Print media from the traveling exhibition, Hippie Modernism: The Struggle for Utopia
Open Images and Museums
“The art of humanity belongs to humanity” — Gray Bowman, Lead Software Architect, Indianapolis Museum of Art
The panel “Let’s Talk about Open Images and Your Museum” included a series of Lightning Talks. Tax funded museums should follow their mission statements in their actions as this pertains to image dissemination. If one’s mission is to serve the community, disseminate knowledge, or connect people to creativity, knowledge, and ideas then it should be followed through in all aspects of the organization, including open access to images. To achieve this, panelists suggested thinking big but starting small such as allowing online access to images of works which have no copyright restrictions. If your museum only has a tiny fraction of images not under copyright, all you have to do is start with one.
“nothing bad happens” — Merete Sanderhoff, Curator and Senior Advisor of Digital Museum Practice, National Gallery of Denmark, offering the panel audience an undeniable truth about the result of opening access to images of artworks
Making Hidden Collections Visible: Artists’ Books Canada
The main reason for my attendance at this year’s MCN conference was to present on my current digital solution for promoting access and giving visibility to artists’ books collections.
Artists’ Books Canada will become a national directory of artists’ books collections across the country. This project, initiated at the Paul D. Fleck Library and Archives at The Banff Centre, hopes to identify the locations of these collections; provide descriptions and links to useful resources; and ultimately promote these amazing, but often hidden collections.

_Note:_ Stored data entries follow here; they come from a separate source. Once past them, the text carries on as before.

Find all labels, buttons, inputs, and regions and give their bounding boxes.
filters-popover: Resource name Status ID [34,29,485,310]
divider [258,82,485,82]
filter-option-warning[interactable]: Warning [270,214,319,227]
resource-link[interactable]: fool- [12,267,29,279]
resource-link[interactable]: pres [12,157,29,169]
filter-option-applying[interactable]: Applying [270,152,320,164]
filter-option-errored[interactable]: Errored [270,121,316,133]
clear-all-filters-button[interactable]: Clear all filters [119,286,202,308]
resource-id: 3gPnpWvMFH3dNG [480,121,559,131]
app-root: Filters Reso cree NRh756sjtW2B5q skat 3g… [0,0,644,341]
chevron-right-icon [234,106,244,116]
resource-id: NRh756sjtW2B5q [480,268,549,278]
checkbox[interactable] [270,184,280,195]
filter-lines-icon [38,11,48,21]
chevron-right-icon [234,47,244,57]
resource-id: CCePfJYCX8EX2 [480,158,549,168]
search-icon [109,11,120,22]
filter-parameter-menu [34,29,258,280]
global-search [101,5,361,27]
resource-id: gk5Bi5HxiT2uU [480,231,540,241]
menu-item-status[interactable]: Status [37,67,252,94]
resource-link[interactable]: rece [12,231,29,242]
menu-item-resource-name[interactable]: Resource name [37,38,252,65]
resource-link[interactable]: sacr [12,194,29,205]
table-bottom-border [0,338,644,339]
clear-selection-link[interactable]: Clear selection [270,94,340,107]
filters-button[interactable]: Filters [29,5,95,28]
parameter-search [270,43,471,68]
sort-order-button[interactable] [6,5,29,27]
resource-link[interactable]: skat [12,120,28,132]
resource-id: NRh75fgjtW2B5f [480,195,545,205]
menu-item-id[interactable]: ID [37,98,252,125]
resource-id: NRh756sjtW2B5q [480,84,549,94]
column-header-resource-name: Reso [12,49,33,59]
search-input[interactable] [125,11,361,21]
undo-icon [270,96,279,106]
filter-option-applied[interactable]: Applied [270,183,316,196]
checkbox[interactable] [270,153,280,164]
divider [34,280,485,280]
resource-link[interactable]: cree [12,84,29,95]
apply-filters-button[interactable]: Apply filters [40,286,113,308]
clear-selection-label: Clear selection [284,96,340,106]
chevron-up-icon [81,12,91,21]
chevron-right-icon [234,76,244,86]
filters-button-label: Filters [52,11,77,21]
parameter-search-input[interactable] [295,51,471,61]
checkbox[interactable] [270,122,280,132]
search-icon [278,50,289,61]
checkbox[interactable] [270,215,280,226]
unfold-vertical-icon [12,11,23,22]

Presenting at MCN was a very positive experience. During informal networking many colleagues offered design ideas for the project.
Accessibility = Availability
“It is about the ability for all people to use a product.” — Sina Bahram, President, Prime Access Consulting, Inc.
Another way to open collections to visitors is to use universal design. What really struck me is how this can be critical for one, but immensely useful for others, such as having transcripts for audio tours or having captions and searchable videos. Before arriving at the MCN conference I was concerned that the sessions and workshops would be too technical. But the opposite was true: speakers emphasized the human element and the visitor experience. I hope to keep this in mind as Iembark on my career in the library sector.